• [Task objective]: Write out the entries below exactly, starting at the first line and stopping after the line that contains "Es imprescindible presentar"; skip all pictures.

• [Dataset excerpts]:
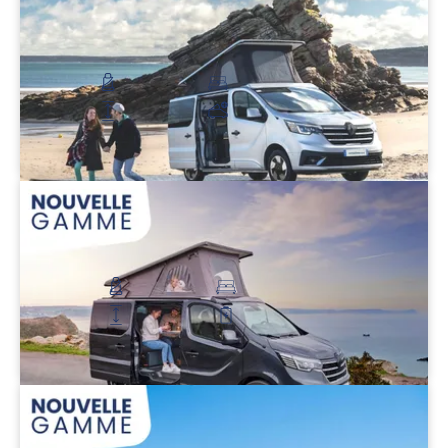
Flex Confort PLUS
Pour un couple à la recherche de PLUS de confort
56 500 €
4 places route
Couchage haut et bas
Hauteur : 2 m
Isolation toile de toit
Découvrir
Flex 5
Parfait pour une famille d’aventurier
62 900 €
5 places route
4 places couchage
Hauteur : 2 m
Autonomie 5 jours
Découvrir
Flex 5 Confort
Encore plus d’autonomie et de confort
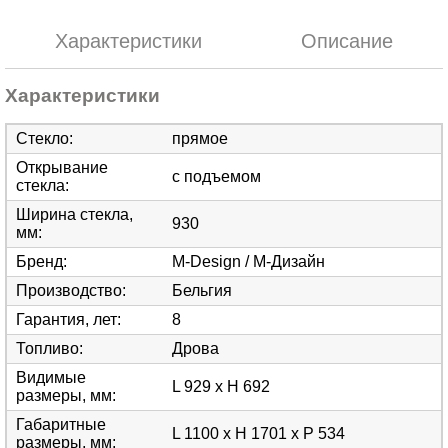
Характеристики
Описание
Характеристики
Стекло
:
прямое
Открывание
с подъемом
стекла
:
Ширина стекла,
930
мм
:
Бренд
:
M-Design / М-Дизайн
Производство
:
Бельгия
Гарантия, лет
:
8
Топливо
:
Дрова
Видимые
L 929 x H 692
размеры, мм
:
Габаритные
L 1100 x H 1701 x P 534
размеры, мм
:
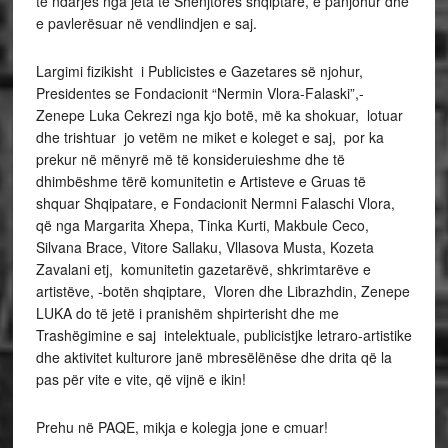
të ndarjes nga jeta të Shenjtores shqiptare, e panjohur dhe
e pavlerësuar në vendlindjen e saj.
Largimi fizikisht i Publicistes e Gazetares së njohur,
Presidentes se Fondacionit “Nermin Vlora-Falaski”,-
Zenepe Luka Cekrezi nga kjo botë, më ka shokuar, lotuar
dhe trishtuar jo vetëm ne miket e koleget e saj, por ka
prekur në mënyrë më të konsideruieshme dhe të
dhimbëshme tërë komunitetin e Artisteve e Gruas të
shquar Shqipatare, e Fondacionit Nermni Falaschi Vlora,
që nga Margarita Xhepa, Tinka Kurti, Makbule Ceco,
Silvana Brace, Vitore Sallaku, Vllasova Musta, Kozeta
Zavalani etj, komunitetin gazetarëvë, shkrimtarëve e
artistëve, -botën shqiptare, Vloren dhe Librazhdin, Zenepe
LUKA do të jetë i pranishëm shpirterisht dhe me
Trashëgimine e saj intelektuale, publicistjke letraro-artistike
dhe aktivitet kulturore janë mbresëlënëse dhe drita që la
pas për vite e vite, që vijnë e ikin!
Prehu në PAQE, mikja e kolegja jone e cmuar!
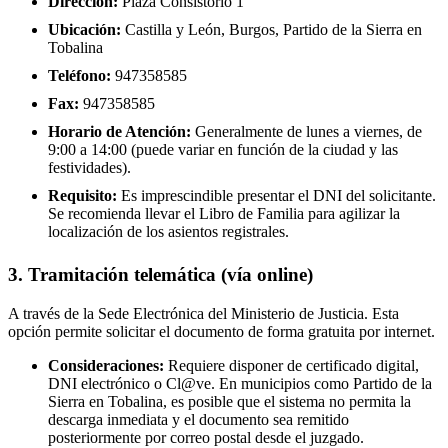
Dirección:
Plaza Consistorio 1
Ubicación:
Castilla y León, Burgos, Partido de la Sierra en
Tobalina
Teléfono:
947358585
Fax:
947358585
Horario de Atención:
Generalmente de lunes a viernes, de
9:00 a 14:00 (puede variar en función de la ciudad y las
festividades).
Requisito:
Es imprescindible presentar el DNI del solicitante.
Se recomienda llevar el Libro de Familia para agilizar la
localización de los asientos registrales.
3. Tramitación telemática (vía online)
A través de la Sede Electrónica del Ministerio de Justicia. Esta
opción permite solicitar el documento de forma gratuita por internet.
Consideraciones:
Requiere disponer de certificado digital,
DNI electrónico o Cl@ve. En municipios como Partido de la
Sierra en Tobalina, es posible que el sistema no permita la
descarga inmediata y el documento sea remitido
posteriormente por correo postal desde el juzgado.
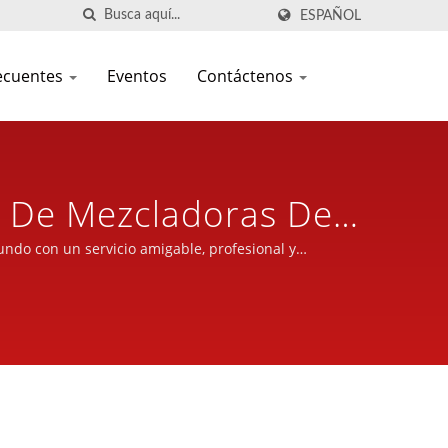
ESPAÑOL
ecuentes
Eventos
Contáctenos
e De Mezcladoras De
ntos Con Sede En
undo con un servicio amigable, profesional y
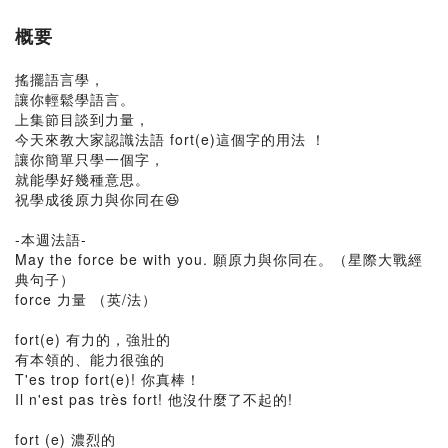
概要
搖擺語言學，
讓你輕鬆學語言。
上集節目談到力量，
今天來教大家認識法語 fort(e)這個字的用法 ！
讓你簡單只學一個字，
就能學好幾種意思。
祝學成後原力與你同在😆
-本週法語-
May the force be with you. 願原力與你同在。（星際大戰經
典句子）
force 力量 （英/法）
fort(e) 有力的，強壯的
有本領的、能力很強的
T'es trop fort(e)! 你真棒！
Il n'est pas très fort! 他沒什麼了不起的!
fort (e) 濃烈的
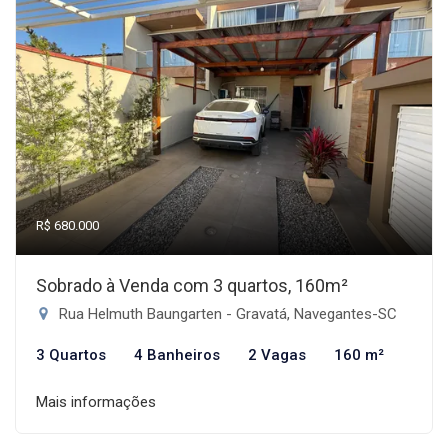
R$ 680.000
Sobrado à Venda com 3 quartos, 160m²
Rua Helmuth Baungarten - Gravatá, Navegantes-SC
3 Quartos
4 Banheiros
2 Vagas
160 m²
Mais informações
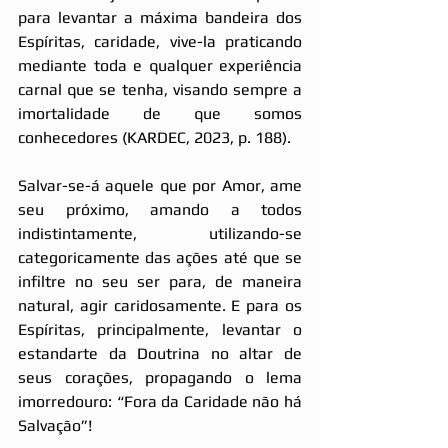
para levantar a máxima bandeira dos 
Espíritas, caridade, vive-la praticando 
mediante toda e qualquer experiência 
carnal que se tenha, visando sempre a 
imortalidade de que somos 
conhecedores (KARDEC, 2023, p. 188).
Salvar-se-á aquele que por Amor, ame 
seu próximo, amando a todos 
indistintamente, utilizando-se 
categoricamente das ações até que se 
infiltre no seu ser para, de maneira 
natural, agir caridosamente. E para os 
Espíritas, principalmente, levantar o 
estandarte da Doutrina no altar de 
seus corações, propagando o lema 
imorredouro: “Fora da Caridade não há 
Salvação”!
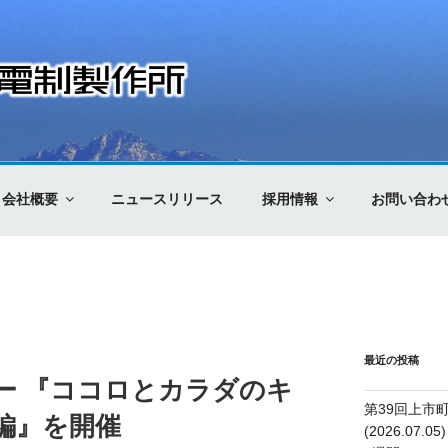
制製作所
会社概要
ニュースリリース
採用情報
お問い合わ
最近の投稿
ナー 『ココロとカラダのキ
第39回上市
編』を開催
(2026.07.05)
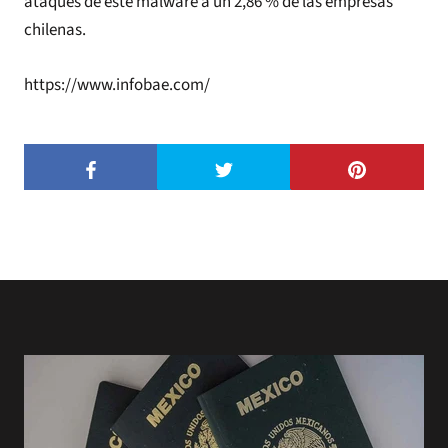
ataques de este malware a un 2,86 % de las empresas
chilenas.
https://www.infobae.com/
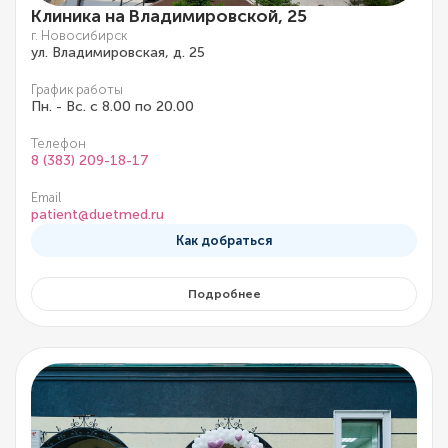
Клиника на Владимировской, 25
г. Новосибирск
ул. Владимировская, д. 25
График работы
Пн. - Вс. с 8.00 по 20.00
Телефон
8 (383) 209-18-17
Email
patient@duetmed.ru
Как добраться
Подробнее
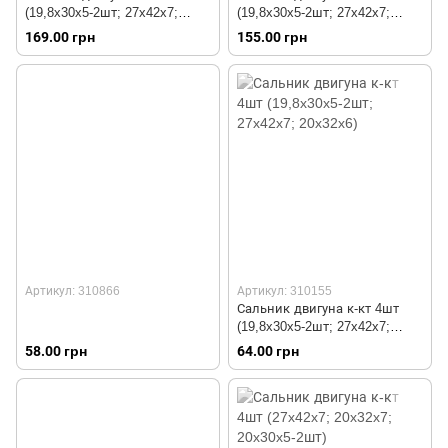
(19,8x30x5-2шт; 27x42x7;
(19,8x30x5-2шт; 27x42x7;
20x32x6), коричневий
20x32x6)
169.00 грн
155.00 грн
Артикул: 310866
Артикул: 310155
Сальник двигуна к-кт 4шт
(19,8x30x5-2шт; 27x42x7;
20x32x6)
58.00 грн
64.00 грн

• [Output of the task]:
Flex Confort PLUS
Pour un couple à la recherche de PLUS de confort
56 500 €
4 places route
Couchage haut et bas
Hauteur : 2 m
Isolation toile de toit
Découvrir
Flex 5
Parfait pour une famille d’aventurier
62 900 €
5 places route
4 places couchage
Hauteur : 2 m
Autonomie 5 jours
Découvrir
Flex 5 Confort
Encore plus d’autonomie et de confort
Характеристики
Описание
Характеристики
Стекло
:
прямое
Открывание
с подъемом
стекла
:
Ширина стекла,
930
мм
:
Бренд
:
M-Design / М-Дизайн
Производство
:
Бельгия
Гарантия, лет
:
8
Топливо
:
Дрова
Видимые
L 929 x H 692
размеры, мм
:
Габаритные
L 1100 x H 1701 x P 534
размеры, мм
:
të ndarjes nga jeta të Shenjtores shqiptare, e panjohur dhe
e pavlerësuar në vendlindjen e saj.
Largimi fizikisht i Publicistes e Gazetares së njohur,
Presidentes se Fondacionit “Nermin Vlora-Falaski”,-
Zenepe Luka Cekrezi nga kjo botë, më ka shokuar, lotuar
dhe trishtuar jo vetëm ne miket e koleget e saj, por ka
prekur në mënyrë më të konsideruieshme dhe të
dhimbëshme tërë komunitetin e Artisteve e Gruas të
shquar Shqipatare, e Fondacionit Nermni Falaschi Vlora,
që nga Margarita Xhepa, Tinka Kurti, Makbule Ceco,
Silvana Brace, Vitore Sallaku, Vllasova Musta, Kozeta
Zavalani etj, komunitetin gazetarëvë, shkrimtarëve e
artistëve, -botën shqiptare, Vloren dhe Librazhdin, Zenepe
LUKA do të jetë i pranishëm shpirterisht dhe me
Trashëgimine e saj intelektuale, publicistjke letraro-artistike
dhe aktivitet kulturore janë mbresëlënëse dhe drita që la
pas për vite e vite, që vijnë e ikin!
Prehu në PAQE, mikja e kolegja jone e cmuar!
Dirección:
Plaza Consistorio 1
Ubicación:
Castilla y León, Burgos, Partido de la Sierra en
Tobalina
Teléfono:
947358585
Fax:
947358585
Horario de Atención:
Generalmente de lunes a viernes, de
9:00 a 14:00 (puede variar en función de la ciudad y las
festividades).
Requisito:
Es imprescindible presentar el DNI del solicitante.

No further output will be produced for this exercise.